An Unknown Raphael Painting is Uncovered

Raphael

The ‘Small Madonna of Foligno’.

A researcher at the University of Granada has successfully attributed to the great Raffaello Sanzio da Urbino, Raphael the famous Renaissance painter, a work belonging to a private collector in Cordoba, Spain. The painting, entitled the ‘Small Madonna of Foligno’, depicts a scene identical to that of the ‘Madonna of Foligno’ and was probably a preliminary version of Raphael’s painting, which is exhibited in the Vatican Pinacoteca.

Luis Rodrigo Rodríguez-Simón, lecturer in the Faculty of Fine Arts at the University of Granada, has identified and reliably attributed the work, hitherto by an unknown artist, following a minutely detailed study lasting several years.

He has conducted a technical, scientific study applying a series of advanced instrumental techniques and analytical methods: X-ray, infrared photography, infrared reflectography, fluorescence under ultraviolet light, analysis of paint layers, scanning electronic microscope linked to an Energy-dispersive X-ray microanalysis system, gas chromatography-mass spectrometry and micro Raman spectroscopy.
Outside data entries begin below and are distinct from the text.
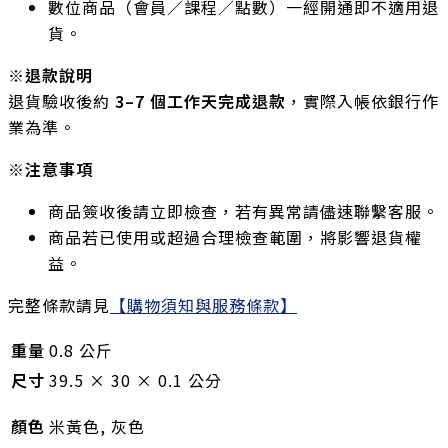
數位商品（會員／課程／點數）一經開通即不適用退
貨。
※退款說明
退貨驗收後約
3–7 個工作天完成退款
，實際入帳依銀行作
業為準。
※注意事項
商品簽收後請立即檢查，若有異常請儘速聯繫客服。
商品若已使用或超過合理檢查範圍，將影響退貨權
益。
完整條款請見
【購物須知與服務條款】
重量
0.8 公斤
尺寸
39.5 × 30 × 0.1 公分
顏色
米黃色, 灰色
As in the Vatican Pinacoteca’s original (320 x 194 cm), the background in the “Small Madonna of Foligno” (93.5 x 66.5 cm) is a landscape. The composition has a heavenly upper plane, where the Virgin appears with the Child, and a lower earthly plane. Here, we find Saint John the Baptist, Saint Francis of Assisi, Saint Jerome, the camerlengo to Pope Julius II, Sigismondo de’ Conti who commissioned the work, and an angel in the centre.

Change of support

The painting arrived in Cordoba from France in the late 19th century. The paint layer study has revealed that the work was transferred from wood to canvas in the second half of the 19th century. A preparation of several layers of lead white over a set of three canvases has been found. This corresponds to the way in which paintings were transferred from one support to another at that time in France. Other paintings by Raphael—‘The Ecstasy of Saint Cecilia’ (Pinacoteca Comunale, Bologna, Italy) and The ‘Madonna of Foligno’ itself (Vatican Pinacoteca)—underwent the same change.
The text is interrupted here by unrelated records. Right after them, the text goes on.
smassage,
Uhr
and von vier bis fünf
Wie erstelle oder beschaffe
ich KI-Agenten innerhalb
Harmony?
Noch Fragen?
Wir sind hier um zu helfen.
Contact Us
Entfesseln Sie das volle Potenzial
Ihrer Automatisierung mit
The University of Granada researcher discovered two hidden fragments of paper, stuck to the frame, which confirm that the change of support happened in France. The first is written in French, in iron-gall ink, and gives the date as “16 Avril” and the year, 1888. The other is part of a page from a printed catalogue of works of art to be sold through the “Hotel Drouot” auction house in Paris and dated in 1872.

Raphael’s signature

Using infrared photography, Dr. Rodríguez-Simón identified Raphael’s preliminary sketches for the painting, as well as a combination of different graphic techniques in the underdrawing. “The practice of working with different drawing instruments, ranging from chalk to brush, has been found in many of Raphael’s works”, he says.

Moreover, the study found a direct correspondence between the underdrawing of the Virgin’s head in this painting and a drawing on paper in the British Museum, London, known as “Study for the head of the Virgin”, proving that both were created by the hand of Raphael himself.

In the ‘Small Madonna of Foligno’, two letters decorate the cuff of the Virgin’s tunic: the capital letters “R” and “U”, the initials of Raffaello de Urbino. “Raphael stamped a similar rubric in the decoration that is part of the brocade adorning the same cuff in the major work, held in the Vatican Pinacoteca, with the same theme”, explains Dr. Rodríguez-Simón.

Similarly, he has also discovered the first letters of the name Raffaello or Raphael and the year 1507, which have been incised, when the paint was fresh, in the flesh colour of the Virgin’s right hand.

Infrared photography has also led to another discover of major importance: the existence of numbering on both the upper and right sides and short hairsbreadth lines all around the edge of the painting, some 2.9 cms apart. “These graphics can be explained by the use of the method of squaring to transfer this composition to a larger scale, as shown by the number of squares and the fact that they are so small”, says Dr. Rodríguez-Simón.